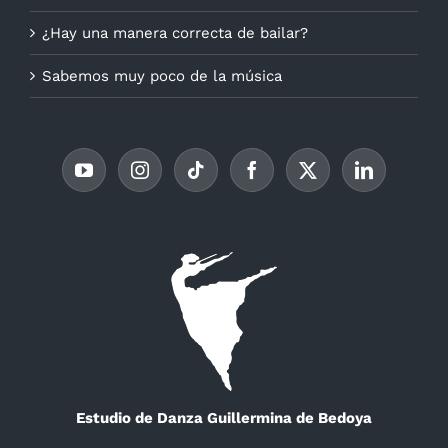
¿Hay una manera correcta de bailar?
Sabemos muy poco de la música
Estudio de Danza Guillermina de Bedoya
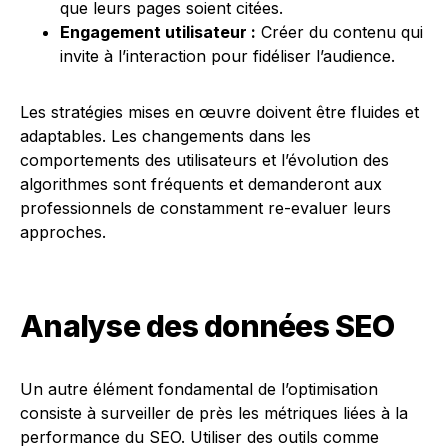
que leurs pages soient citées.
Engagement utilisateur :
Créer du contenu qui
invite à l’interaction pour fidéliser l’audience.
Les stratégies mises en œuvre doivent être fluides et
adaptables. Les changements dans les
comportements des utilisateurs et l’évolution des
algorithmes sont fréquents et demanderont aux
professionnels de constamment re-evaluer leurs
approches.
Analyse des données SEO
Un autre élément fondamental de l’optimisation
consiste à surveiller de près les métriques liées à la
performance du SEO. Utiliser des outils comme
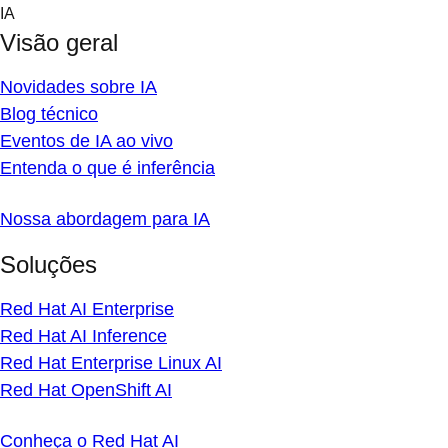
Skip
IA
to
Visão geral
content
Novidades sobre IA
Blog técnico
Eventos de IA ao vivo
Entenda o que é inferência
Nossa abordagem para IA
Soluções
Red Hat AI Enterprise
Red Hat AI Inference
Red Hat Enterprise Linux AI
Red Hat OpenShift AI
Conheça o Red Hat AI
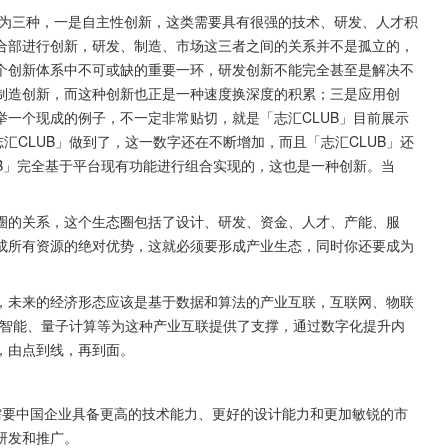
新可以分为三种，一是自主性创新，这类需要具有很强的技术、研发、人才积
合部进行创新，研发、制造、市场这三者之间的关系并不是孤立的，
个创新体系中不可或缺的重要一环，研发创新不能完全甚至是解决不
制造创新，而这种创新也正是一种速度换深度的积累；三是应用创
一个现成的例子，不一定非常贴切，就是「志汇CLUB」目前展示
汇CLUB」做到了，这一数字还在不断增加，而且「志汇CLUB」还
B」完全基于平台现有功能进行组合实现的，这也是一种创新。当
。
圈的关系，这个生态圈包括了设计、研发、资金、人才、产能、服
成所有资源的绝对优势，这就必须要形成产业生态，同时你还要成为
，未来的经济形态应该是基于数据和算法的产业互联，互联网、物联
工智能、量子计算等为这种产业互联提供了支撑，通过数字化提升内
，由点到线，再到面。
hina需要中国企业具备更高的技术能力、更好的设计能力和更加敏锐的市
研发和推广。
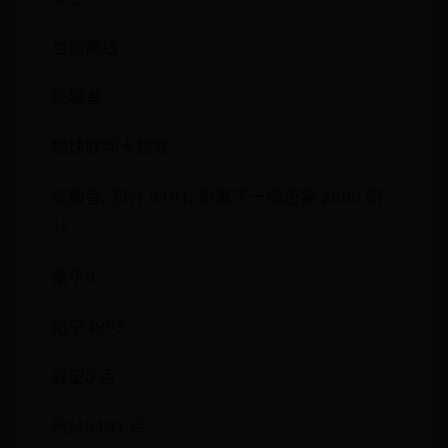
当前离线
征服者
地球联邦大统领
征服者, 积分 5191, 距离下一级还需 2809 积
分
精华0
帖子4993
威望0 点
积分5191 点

════════

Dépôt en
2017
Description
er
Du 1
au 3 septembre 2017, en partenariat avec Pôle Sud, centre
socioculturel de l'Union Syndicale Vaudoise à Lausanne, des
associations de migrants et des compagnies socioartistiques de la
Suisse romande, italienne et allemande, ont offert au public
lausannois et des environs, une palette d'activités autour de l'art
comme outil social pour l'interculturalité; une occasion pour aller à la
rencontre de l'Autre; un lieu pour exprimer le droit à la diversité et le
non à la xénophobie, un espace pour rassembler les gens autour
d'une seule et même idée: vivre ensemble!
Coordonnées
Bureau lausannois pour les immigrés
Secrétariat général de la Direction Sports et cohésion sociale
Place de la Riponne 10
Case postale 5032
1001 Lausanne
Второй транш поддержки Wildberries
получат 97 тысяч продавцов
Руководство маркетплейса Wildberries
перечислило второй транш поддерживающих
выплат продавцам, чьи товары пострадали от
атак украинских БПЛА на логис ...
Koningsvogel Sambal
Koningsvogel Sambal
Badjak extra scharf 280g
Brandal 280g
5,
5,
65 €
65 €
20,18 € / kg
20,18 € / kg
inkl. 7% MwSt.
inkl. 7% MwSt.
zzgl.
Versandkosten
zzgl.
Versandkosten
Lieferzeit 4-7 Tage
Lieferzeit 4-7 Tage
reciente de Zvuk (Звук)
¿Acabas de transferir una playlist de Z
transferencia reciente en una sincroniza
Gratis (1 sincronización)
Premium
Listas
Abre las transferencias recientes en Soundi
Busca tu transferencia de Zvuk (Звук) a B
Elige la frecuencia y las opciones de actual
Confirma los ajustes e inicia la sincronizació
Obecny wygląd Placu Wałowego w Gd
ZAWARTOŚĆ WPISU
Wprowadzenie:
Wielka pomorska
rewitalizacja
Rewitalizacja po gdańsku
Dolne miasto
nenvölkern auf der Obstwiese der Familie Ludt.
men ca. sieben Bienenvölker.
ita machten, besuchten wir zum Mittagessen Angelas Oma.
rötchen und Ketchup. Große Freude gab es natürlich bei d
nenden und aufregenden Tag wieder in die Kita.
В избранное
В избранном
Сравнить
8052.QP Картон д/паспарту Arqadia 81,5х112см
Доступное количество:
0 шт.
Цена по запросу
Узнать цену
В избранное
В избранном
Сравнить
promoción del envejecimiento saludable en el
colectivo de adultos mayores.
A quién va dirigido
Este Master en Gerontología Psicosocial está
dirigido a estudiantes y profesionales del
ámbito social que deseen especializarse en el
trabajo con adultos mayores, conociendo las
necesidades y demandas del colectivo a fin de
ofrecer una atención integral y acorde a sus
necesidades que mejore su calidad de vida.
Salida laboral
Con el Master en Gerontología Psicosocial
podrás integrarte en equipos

════════

YOUR ASSIGNMENT -
Wherever the word "Wildberries" occurs in the data above, copy the line it sits in.

OUTPUT FOR THIS TASK -
Второй транш поддержки Wildberries
Руководство маркетплейса Wildberries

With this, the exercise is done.